This fearlessness is on show again with his third and final cover, a rendition of the Leonard Cohen classic ‘Hallelujah’. Although he lacks the desperate and battered sound that Cohen possesses, Buckley does have something else on his side: youth. It is with this youth he brings a sense of haunting romanticism to the words. With an evocative tone you feel his pain and it is this pain that compels you as the listener.

Buckley truly comes into his own when playing his own songs, though. Stunning opening track ‘Mojo Pin’ begins with a string of high notes, where it then builds from these serene beginnings into a devastating ballad of unwanted love. The title track ‘Grace’ is another highlight of the album.
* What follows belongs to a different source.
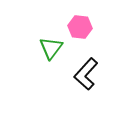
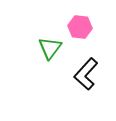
green triangle: moved 1 px left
Poetic lyrics are sung over a rolling landscape of guitar riffs creating a song filled to the brim with rock appeal.

The ultimate track of the album has to be the truly brilliant ‘Lover, You Should’ve Come Over’. An amalgamation of everything that makes this album so good, the listener is treated to layers of organ, a choir and the most seductive of chord progressions wrapped together in a voice that is at its technical best.

Parts of the album excel to such a high level that it could be considered somewhat boastful. It is the nonchalant way these skills are exhibited that stops it from becoming so. A debut album should help introduce an artist to the world and with an album as diverse as Grace I’d say Jeff Buckley has made a loud, and un-rivalled introduction.